Disney Chairman and CEO Michael Eisner, who will head the combined companies, said, "This transaction is a once-in-a-lifetime opportunity to create an outstanding entertainment and media company." He said the deal "positions us in a strong competitive position in an industry, which, by this transaction, we are helping to define. The Walt Disney Co. will now have more global outlets to provide the highest quality entertainment, news and sports programming."
While it is conceivable that another suitor could offer a higher bid for CC/ABC, Mr. Eisner noted that the deal has already been approved by both Disney and CC/ABC boards and that the deal represented good value for both companies and their shareholders.
For Disney, the deal guarantees broad-based distribution both in the U.S. on the ABC Television Network, TV stations and a range of CC/ABC cable networks, as well as worldwide distribution vis-a-vis CC/ABC's powerful overseas distribution arm, including ESPN International.
For CC/ABC, it provides a guaranteed pipeline for some of the strongest and most consistent entertainment content available. Mr. Eisner cited immediate benefits for ABC's Saturday morning kids schedule, which has floundered in recent years, but could be boosted by Disney's powerhouse animated series.
The subtext of those kinds of synergies has interesting implications for DreamWorks SKG, the fledgling Hollywood studio created by former Disney executive Jeffrey Katzenberg and director Steven Spielberg and David Geffen.

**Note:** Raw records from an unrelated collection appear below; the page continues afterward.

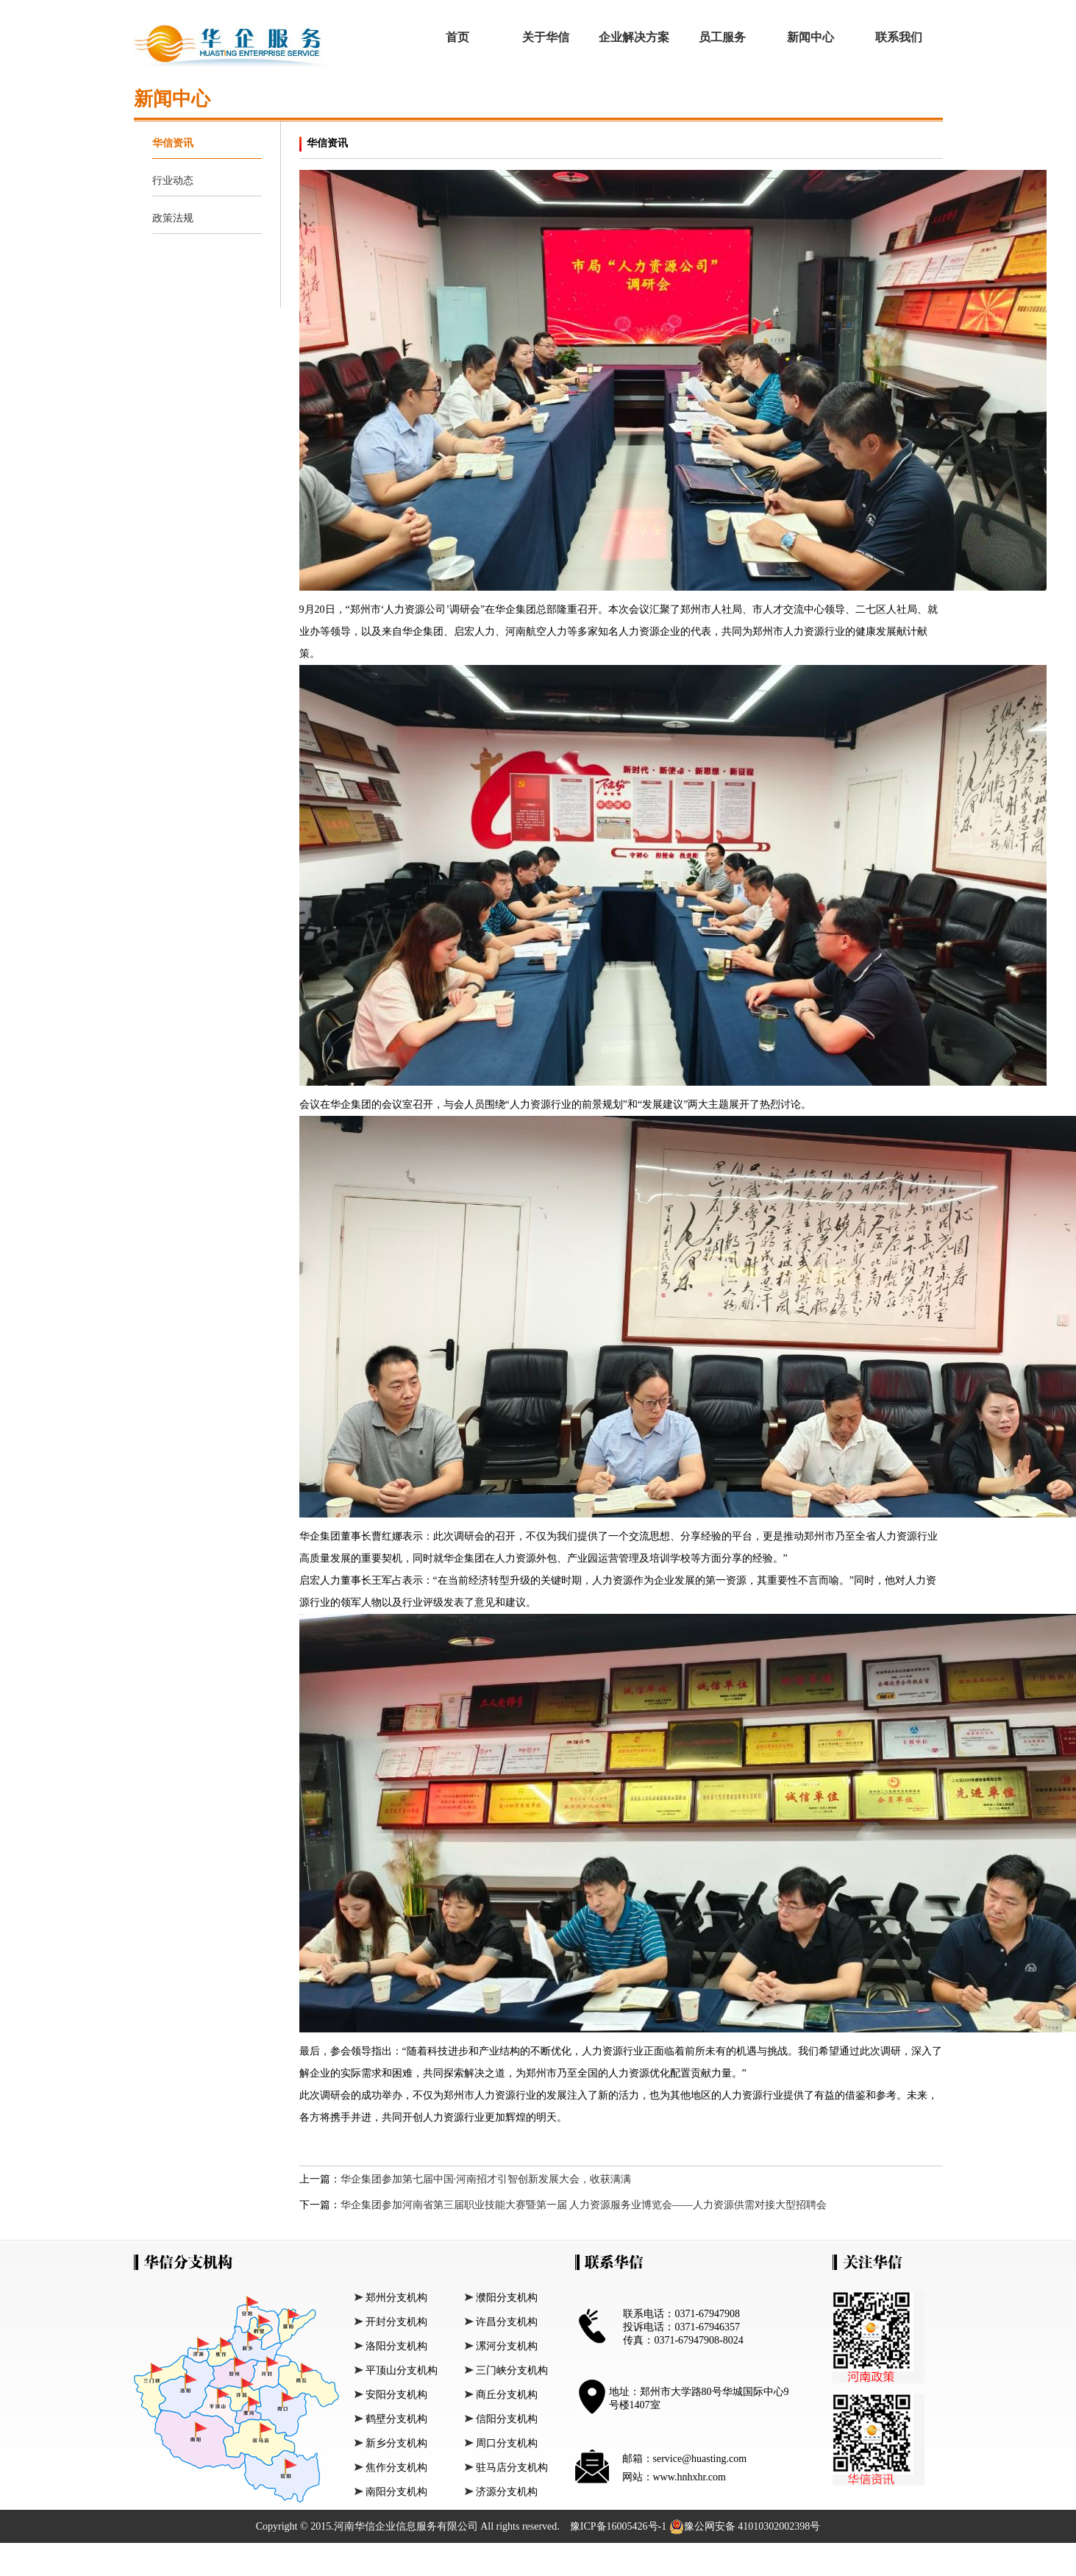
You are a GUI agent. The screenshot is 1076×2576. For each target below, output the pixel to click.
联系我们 (898, 37)
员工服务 (722, 37)
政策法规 (172, 218)
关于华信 (545, 37)
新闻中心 (810, 37)
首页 (457, 37)
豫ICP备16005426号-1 (619, 2526)
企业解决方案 (634, 37)
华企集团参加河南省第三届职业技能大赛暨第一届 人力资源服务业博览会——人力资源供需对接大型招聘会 (584, 2204)
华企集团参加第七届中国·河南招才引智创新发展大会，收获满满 (486, 2179)
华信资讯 (172, 143)
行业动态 (172, 180)
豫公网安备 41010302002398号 (745, 2526)
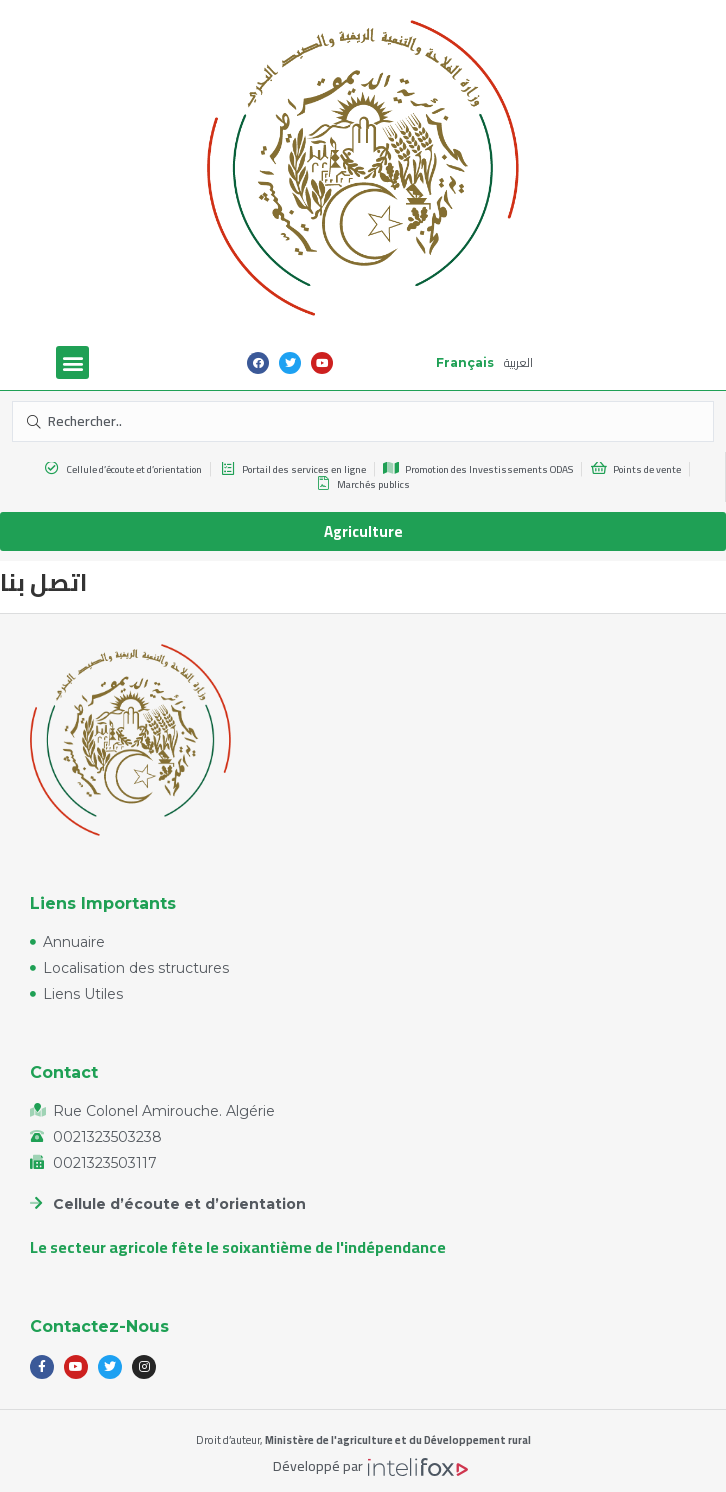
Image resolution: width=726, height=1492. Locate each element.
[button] (72, 362)
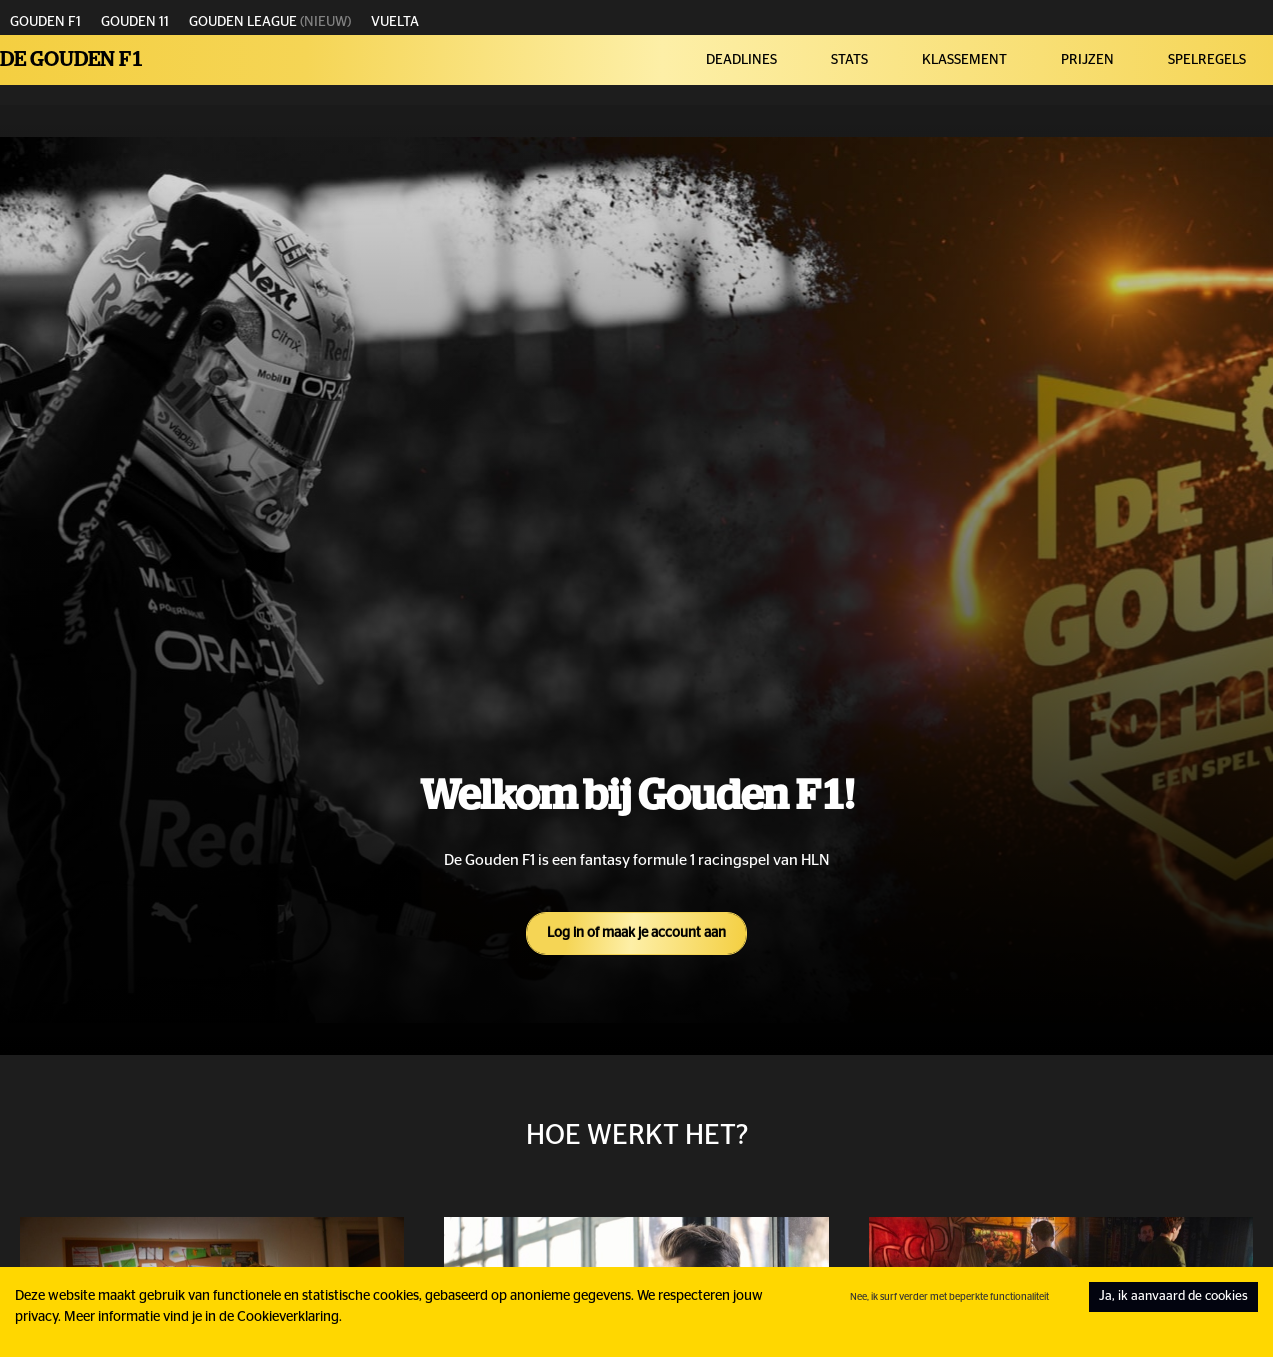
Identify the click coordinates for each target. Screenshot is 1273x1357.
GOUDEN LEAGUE (243, 22)
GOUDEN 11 (135, 22)
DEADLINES (741, 60)
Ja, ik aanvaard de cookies (1173, 1296)
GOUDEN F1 (45, 22)
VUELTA (395, 22)
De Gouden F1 (72, 59)
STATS (849, 60)
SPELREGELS (1207, 60)
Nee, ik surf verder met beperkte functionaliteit (949, 1297)
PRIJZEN (1087, 60)
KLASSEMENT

DreamWorks has a 50/50 joint-venture with CC/ABC for TV programming, and the new studio was expected to play a big role in re-programming ABC's Saturday morning schedule.
At a press conference in New York today, Disney's Mr. Eisner skirted the issue of CC/ABC's partnership with DreamWorks, saying that Disney and ABC would look to any suppliers for the best programming they could get, but Mr. Eisner has had a bitter rivalry with Mr. Katzenberg ever since he left Disney, formed DreamWorks and began raiding Disney talent.
For shareholders, the deal appears to be a sound one. While CC/ABC shareholders will get to convert each share for a share of Disney stock, plus $65 in cash, Disney shareholders gain the awesome distribution capabilities and assets of CC/ABC at not much more of a premium than CC/ABC has been trading for recently.
Disney will assume about $10 billion in debt to finance the transaction. The merger should have little if any fallout. The only immediately conflicting asset appears to be Disney's KCLA, the independent TV station in Los Angeles, which would conflict with CC/ABC's ownership of KABC. Mr. Eisner said the station will likely be held in trust until the ownership issues are resolved.
Except for KCLA, Mr. Eisner said Disney did not expect to divest of any of CC/ABC's assets, including such unrelated operations as its Fairchild Publications or Chilton Publishing trade publication divisions.
Thomas Murphy, chairman and CEO of Capital Cities/ABC, will retire at the time of the completion of the merger, expected sometime in early 1996. CC/ABC president Robert Iger will continue to manage CC/ABC.